Top of Exercise data

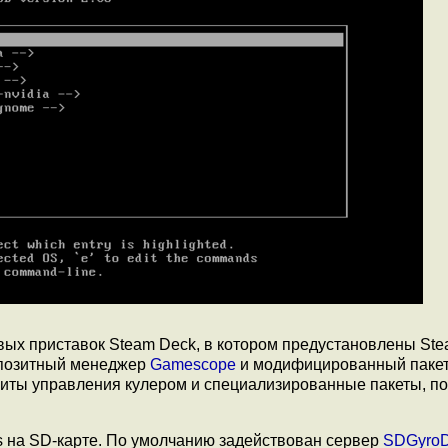
вых приставок Steam Deck, в котором предустановлены Steam
мпозитный менеджер
Gamescope
и модифицированный пакет
илиты управления кулером и специализированные пакеты, п
s на SD-карте. По умолчанию задействован сервер
SDGyro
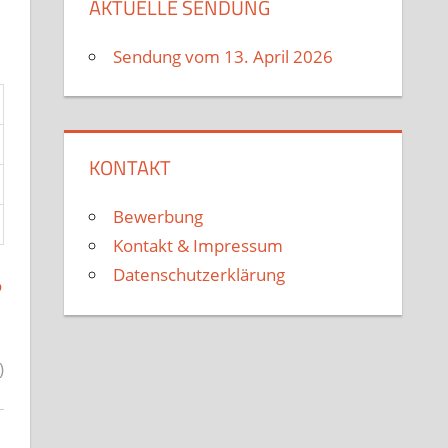
AKTUELLE SENDUNG
Sendung vom 13. April 2026
KONTAKT
Bewerbung
Kontakt & Impressum
Datenschutzerklärung
o
)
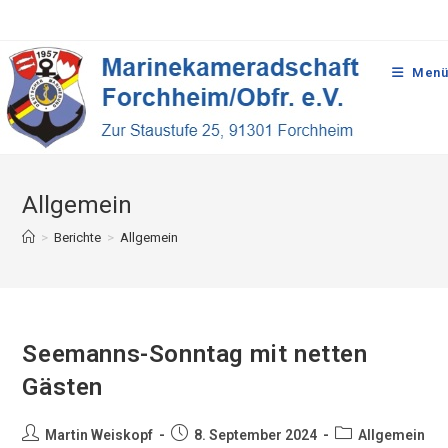
Menü
Allgemein
>
Berichte
>
Allgemein
Seemanns-Sonntag mit netten
Gästen
Martin Weiskopf
8. September 2024
Allgemein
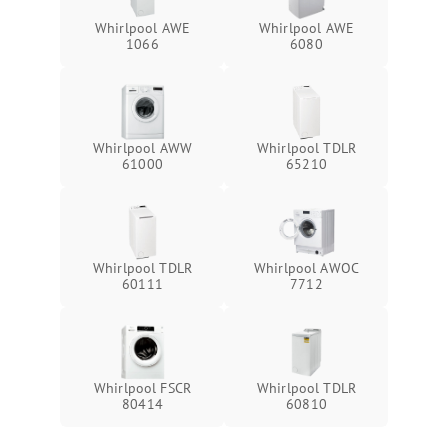
Whirlpool AWE
Whirlpool AWE
1066
6080
Whirlpool AWW
Whirlpool TDLR
61000
65210
Whirlpool TDLR
Whirlpool AWOC
60111
7712
Whirlpool FSCR
Whirlpool TDLR
80414
60810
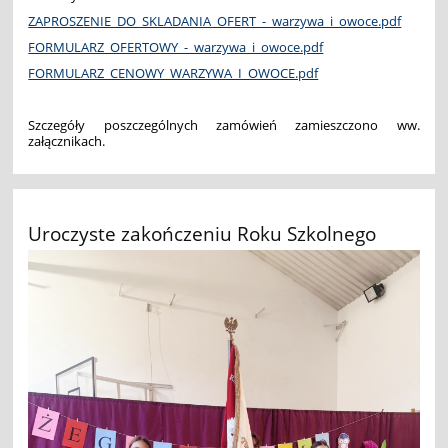
ZAPROSZENIE_DO_SKLADANIA_OFERT_-_warzywa_i_owoce.pdf
FORMULARZ_OFERTOWY_-_warzywa_i_owoce.pdf
FORMULARZ_CENOWY_WARZYWA_I_OWOCE.pdf
Szczegóły poszczególnych zamówień zamieszczono ww.
załącznikach.
Uroczyste zakończeniu Roku Szkolnego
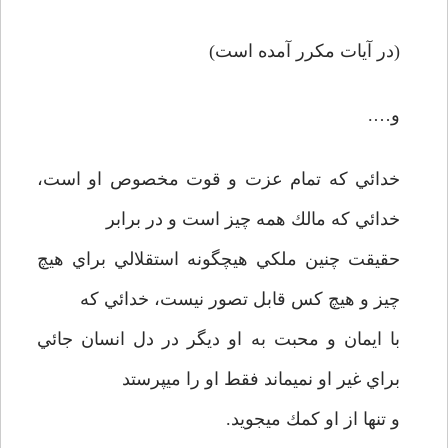
(در آيات مكرر آمده است)
و….
خدائي كه تمام عزت و قوت مخصوص او است،
خدائي كه مالك همه چيز است و در برابر
حقيقت چنين ملكي هيچگونه استقلالي براي هيچ
چيز و هيچ كس قابل تصور نيست، خدائي كه
با ايمان و محبت به او ديگر در دل انسان جائي
براي غير او نمي­ماند فقط او را مي­پرستد
و تنها از او كمك مي­جويد.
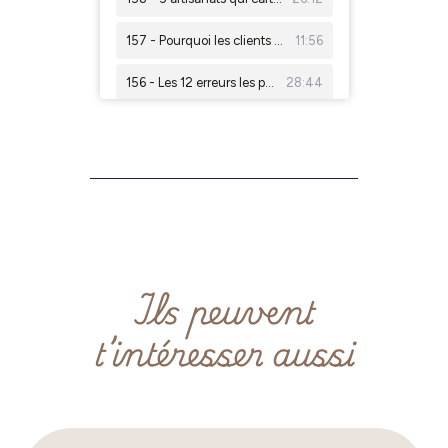
Ils peuvent
t’intéresser aussi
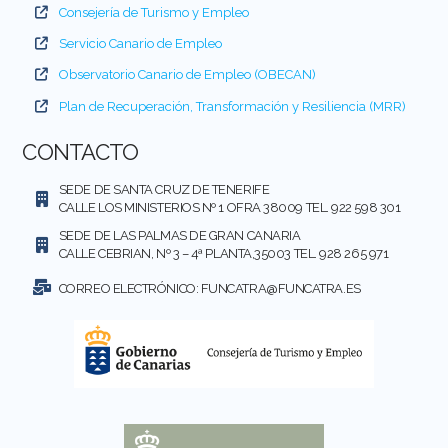
Consejería de Turismo y Empleo
Servicio Canario de Empleo
Observatorio Canario de Empleo (OBECAN)
Plan de Recuperación, Transformación y Resiliencia (MRR)
CONTACTO
SEDE DE SANTA CRUZ DE TENERIFE
CALLE LOS MINISTERIOS Nº 1 OFRA 38009 TEL. 922 598 301
SEDE DE LAS PALMAS DE GRAN CANARIA
CALLE CEBRIAN, Nº 3 – 4ª PLANTA,35003 TEL. 928 265 971
CORREO ELECTRÓNICO:
FUNCATRA@FUNCATRA.ES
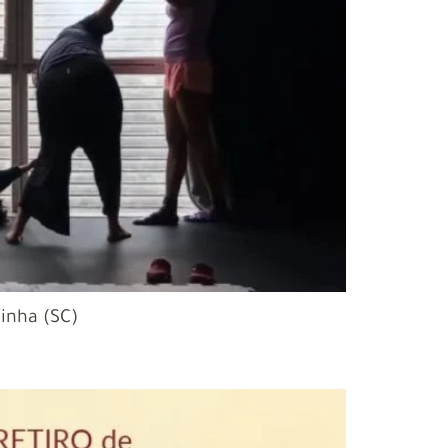
linha (SC)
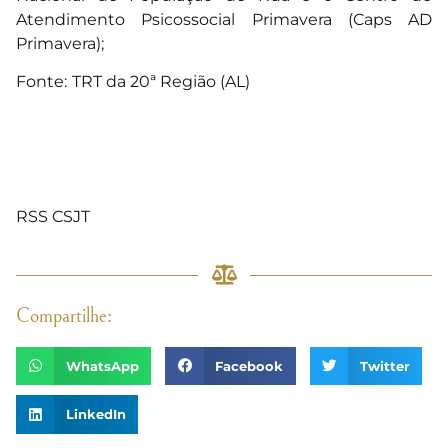
Atendimento Psicossocial Primavera (Caps AD
Primavera);
Fonte:
TRT da 20ª Região (AL)
RSS CSJT
Compartilhe:
WhatsApp
Facebook
Twitter
LinkedIn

Bottom of Exercise data

▸ **What is needed**
Give all entries again verbatim, without any images.

▸ **Written answer**
вых приставок Steam Deck, в котором предустановлены Steam
мпозитный менеджер
Gamescope
и модифицированный пакет
илиты управления кулером и специализированные пакеты, п
s на SD-карте. По умолчанию задействован сервер
SDGyro
AKTUELLE SENDUNG
Sendung vom 13. April 2026
KONTAKT
Bewerbung
Kontakt & Impressum
Datenschutzerklärung
o
)
Menü
Allgemein
>
Berichte
>
Allgemein
Seemanns-Sonntag mit netten
Gästen
Martin Weiskopf
8. September 2024
Allgemein
Whirlpool AWE
Whirlpool AWE
1066
6080
Whirlpool AWW
Whirlpool TDLR
61000
65210
Whirlpool TDLR
Whirlpool AWOC
60111
7712
Whirlpool FSCR
Whirlpool TDLR
80414
60810
ZAPROSZENIE_DO_SKLADANIA_OFERT_-_warzywa_i_owoce.pdf
FORMULARZ_OFERTOWY_-_warzywa_i_owoce.pdf
FORMULARZ_CENOWY_WARZYWA_I_OWOCE.pdf
Szczegóły poszczególnych zamówień zamieszczono ww.
załącznikach.
Uroczyste zakończeniu Roku Szkolnego
(در آيات مكرر آمده است)
و….
خدائي كه تمام عزت و قوت مخصوص او است،
خدائي كه مالك همه چيز است و در برابر
حقيقت چنين ملكي هيچگونه استقلالي براي هيچ
چيز و هيچ كس قابل تصور نيست، خدائي كه
با ايمان و محبت به او ديگر در دل انسان جائي
براي غير او نمي­ماند فقط او را مي­پرستد
و تنها از او كمك مي­جويد.
Ils peuvent
t’intéresser aussi
Consejería de Turismo y Empleo
Servicio Canario de Empleo
Observatorio Canario de Empleo (OBECAN)
Plan de Recuperación, Transformación y Resiliencia (MRR)
CONTACTO
SEDE DE SANTA CRUZ DE TENERIFE
CALLE LOS MINISTERIOS Nº 1 OFRA 38009 TEL. 922 598 301
SEDE DE LAS PALMAS DE GRAN CANARIA
CALLE CEBRIAN, Nº 3 – 4ª PLANTA,35003 TEL. 928 265 971
CORREO ELECTRÓNICO:
FUNCATRA@FUNCATRA.ES
linha (SC)
Atendimento Psicossocial Primavera (Caps AD
Primavera);
Fonte:
TRT da 20ª Região (AL)
RSS CSJT
Compartilhe:
WhatsApp
Facebook
Twitter
LinkedIn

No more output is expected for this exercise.